I believe that if you are willing to recover the tweets, it is for data consistency and you do not want to miss any tweet from the stream.
Therefore, waiting to the next tweet to be received will allow you to ensure that any tweet published within this gap will be restored and added to your database.

If you do not care about this case here are 2 solutions that will allow you to get the latest tweet published:
// From any account if you do not already have a sample stream running on your machine + account
var stream = Stream.CreateSampleStream();
stream.TweetReceived += (sender, args) =>
    var lastPublishedTweetId = args.Tweet.Id;
    RestorePreviousDataBetween(sinceId, lastPublishedTweetId);

// From another test account so that is does not "corrupt" the account profile
var tweet = Tweet.PublishTweet(Guid.NewGuid().ToString());
var lastPublishedTweetId = tweet.Id;
RestorePreviousDataBetween(sinceId, lastPublishedTweetId);
Jul 30, 2014 at 3:35 PM
The second case was what I was thinking of, but I agree that your original proposal it the better solution.
Thanks again.
Jul 30, 2014 at 4:21 PM
Edited Jul 30, 2014 at 5:21 PM
Just going through your code, it all makes sense, but I would be very grateful for some background/code comments to the steps taken in RestorePreviousDataBetween(). In particular what is happening with TweetDTOs. I need to understand in order to port it to VB.NET
Jul 30, 2014 at 6:30 PM
I have added some comments to the method. It seems quite straightforward to me.
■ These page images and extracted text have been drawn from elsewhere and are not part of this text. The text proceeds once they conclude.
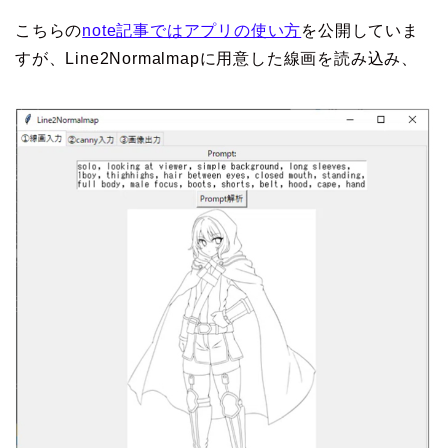
こちらの
note記事ではアプリの使い方
を公開していま
すが、Line2Normalmapに用意した線画を読み込み、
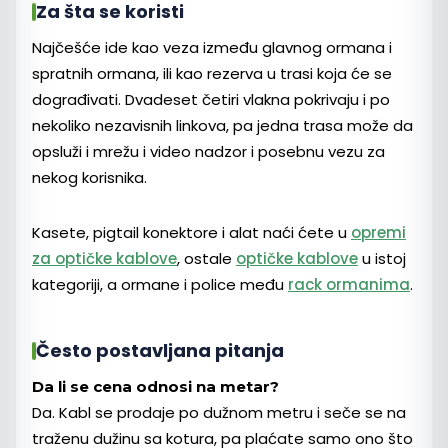
Za šta se koristi
Najčešće ide kao veza između glavnog ormana i
spratnih ormana, ili kao rezerva u trasi koja će se
dograđivati. Dvadeset četiri vlakna pokrivaju i po
nekoliko nezavisnih linkova, pa jedna trasa može da
opsluži i mrežu i video nadzor i posebnu vezu za
nekog korisnika.
Kasete, pigtail konektore i alat naći ćete u
opremi
za optičke kablove
, ostale
optičke kablove
u istoj
kategoriji, a ormane i police među
rack ormanima
.
Često postavljana pitanja
Da li se cena odnosi na metar?
Da. Kabl se prodaje po dužnom metru i seče se na
traženu dužinu sa kotura, pa plaćate samo ono što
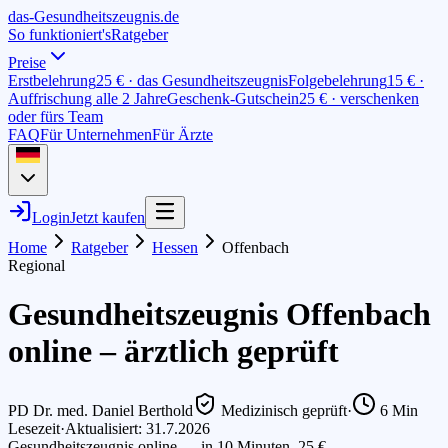
das-
G
esundheitszeugnis
.de
So funktioniert's
Ratgeber
Preise
Erstbelehrung
25 € · das Gesundheitszeugnis
Folgebelehrung
15 € ·
Auffrischung alle 2 Jahre
Geschenk-Gutschein
25 € · verschenken
oder fürs Team
FAQ
Für Unternehmen
Für Ärzte
Login
Jetzt kaufen
Home
Ratgeber
Hessen
Offenbach
Regional
Gesundheitszeugnis Offenbach
online – ärztlich geprüft
PD Dr. med. Daniel Berthold
Medizinisch geprüft
·
6
Min
Lesezeit
·
Aktualisiert: 31.7.2026
Gesundheitszeugnis online — in 10 Minuten, 25 €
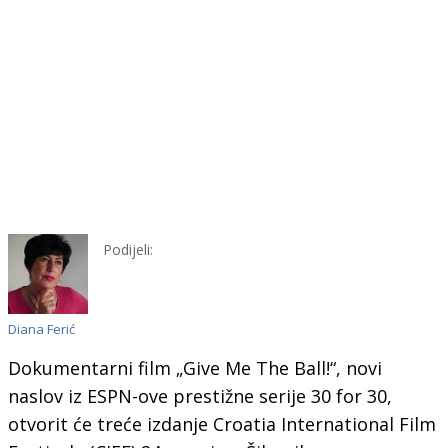
Podijeli:
Diana Ferić
Dokumentarni film „Give Me The Ball!“, novi
naslov iz ESPN-ove prestižne serije 30 for 30,
otvorit će treće izdanje Croatia International Film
If forgot to mention that when storing the Tweet you need to use UPDATE OR CREATE in your database.
The reason is that in a FilteredStream you can receive older tweets after younger tweets.
It means that restoring from the latest tweet could be restoring tweets that you already received from the Stream.

Feel free to ask me any question if you need.
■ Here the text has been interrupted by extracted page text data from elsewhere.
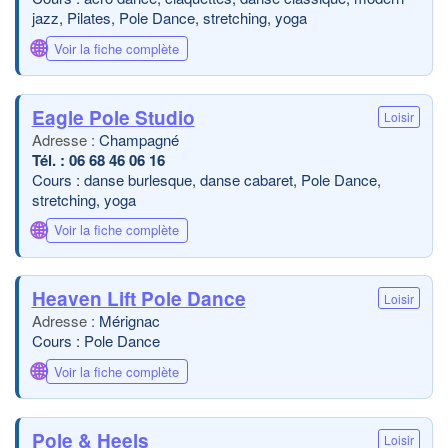
jazz, Pilates, Pole Dance, stretching, yoga
🌐
Voir la fiche complète
Eagle Pole Studio
Loisir
Champagné
06 68 46 06 16
Cours : danse burlesque, danse cabaret, Pole Dance,
stretching, yoga
🌐
Voir la fiche complète
Heaven Lift Pole Dance
Loisir
Mérignac
Cours : Pole Dance
🌐
Voir la fiche complète
Pole & Heels
Loisir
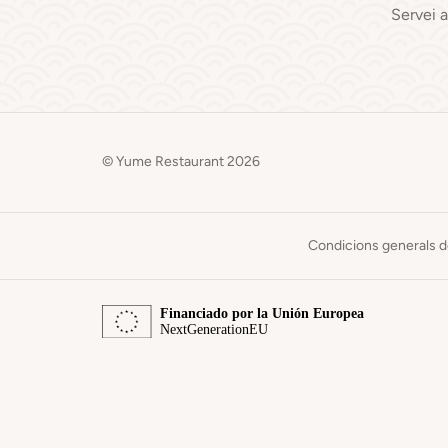
Servei 
© Yume Restaurant 2026
Condicions generals d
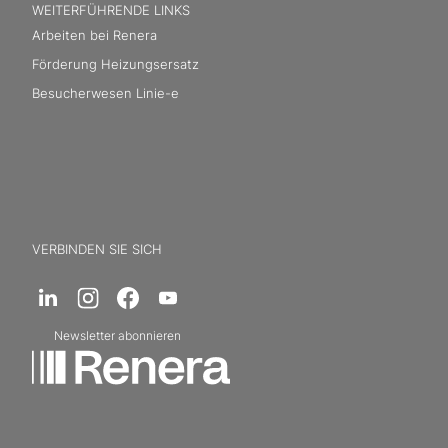
WEITERFÜHRENDE LINKS
Arbeiten bei Renera
Förderung Heizungsersatz
Besucherwesen Linie-e
VERBINDEN SIE SICH
Newsletter abonnieren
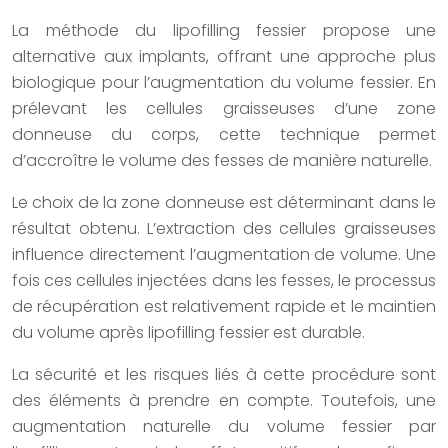
La méthode du lipofilling fessier propose une
alternative aux implants, offrant une approche plus
biologique pour l’augmentation du volume fessier. En
prélevant les cellules graisseuses d’une zone
donneuse du corps, cette technique permet
d’accroître le volume des fesses de manière naturelle.
Le choix de la zone donneuse est déterminant dans le
résultat obtenu. L’extraction des cellules graisseuses
influence directement l’augmentation de volume. Une
fois ces cellules injectées dans les fesses, le processus
de récupération est relativement rapide et le maintien
du volume après lipofilling fessier est durable.
La sécurité et les risques liés à cette procédure sont
des éléments à prendre en compte. Toutefois, une
augmentation naturelle du volume fessier par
PS: I know you have been using Tweetinvi for quite some time, I will be happy to have any proposal for the next release of Tweetinvi. Please have a look in here :
Jul 31, 2014 at 8:51 AM
Thanks for your comments in the code. The problem was trying to use anonymous methods and Lamda functions in VB, and having more strict type checking to deal with too - so this C# code
var tweetHelper = TweetinviContainer.Resolve<ITweetHelper>();
var result = Search.SearchTweets(GenerateSearchBeforeMaxId(maxId)).ToArray();
var lastTweetId = tweetHelper.GetOldestTweetId(result.Select(x => x.TweetDTO));
now looks like this under VB.Net
    Dim tweetHelper As ITweetHelper = TweetinviContainer.Resolve(Of ITweetHelper)()
    Dim result As IEnumerable(Of ITweet) = Search.SearchTweets(GenerateSearchBeforeMaxId(maxId)).ToArray()
    Dim lastTweetId As Long = tweetHelper.GetOldestTweetId(result.Select(Function(x) (x.TweetDTO)))

Two other points.
  1. I will need to consider rate limits for this approach. So I will possibly need to tweak the routine to be able to be reentered later and carry on where it left off once the rate limits are reset.
  2. I was interested in you last comment about duplicates. You are saying that the some of the Tweets in the block of missed data can still be picked up as live events when streams are restarted ? That is bad news. Is this a transitory thing?, i.e. does it looks as if it is a race condition because events are already in the process of being sent to the stream? Or can this happen minutes or even hours later. I need to find a way to deal with this but cannot rely on RDBMS to trap the duplicates. My tweets go into a proprietary queue data structure so I would have to keep a record of all IDs and check for duplicates whenever a new one is presented. But obviously this cannot be done indefinitely - hence my question about whether this is transitory?
Jul 31, 2014 at 10:13 AM
Edited Jul 31, 2014 at 10:30 AM
I wonder if Twitter is reliable enough to do this.

I have a set of 44 Tweet IDs which I had previously received via filterstream for the pattern "golden". When I pass the first and the last into the routine, it only comes back with a set of 40. Could there be some difference between how filterstream and Search work ?

The ids I got from filterstream for "golden" are :


I passed these parameters in
RestorePreviousDataBetween(493791589899444224, 493791894065786881)
and get this output

Restoring missed data...
Waiting for Twitter Search API to index the tweets that have been missed...
Twitter Search API successfully indexed the tweets...
Restoring 40 tweets
All tweets have now been restored!

This is an example of a tweet ID which is within the range above and that filterstream did pick up, but search did not :

{'493791873115652096', 28/07/2014 17:15:31, 'Gursiman Feilden', ' 820 «Golden Girls» Strip Boutique', 'English', '31/07/2014 10:25:56'}

Your thoughts please Linvi.
Thanks again.
Jul 31, 2014 at 12:12 PM

From my experience I would say that the Search API of Twitter is not reliable.
You just gave an example but there are many others that slipped out of my mind since I last played with it.

The problem is that it is the only solution you have on Twitter to get back to previous tweets published.
Another solution you could use is to have a fallback stream installed on another computer and using another account, but the complexity of such solution is a bit higher.

Also, you need to consider something else:
The streaming API push the Tweets approximately in the history order, such as you can receive the following ids order:

1, 2, 4, 3, STREAM_STOPPED

With such case, the solution I provided will not work for you because it will perform the search with a sinceId of 3.
It means that the tweet with Id 4 that you already retrieved will be part of the search result set.

Consequently, you need to store the 10 last ids you retrieved and ensure during the recovery stage that you do not push these ids into the queue.

Are my explanations clear enough?

Jul 31, 2014 at 1:06 PM
Yes very clear. Thanks for your time.

For us it is better to tell customers that they cannot have any data, than to give them duplicates or miss data.

So we will do without for now and hope that Twitter improves things down the line a bit.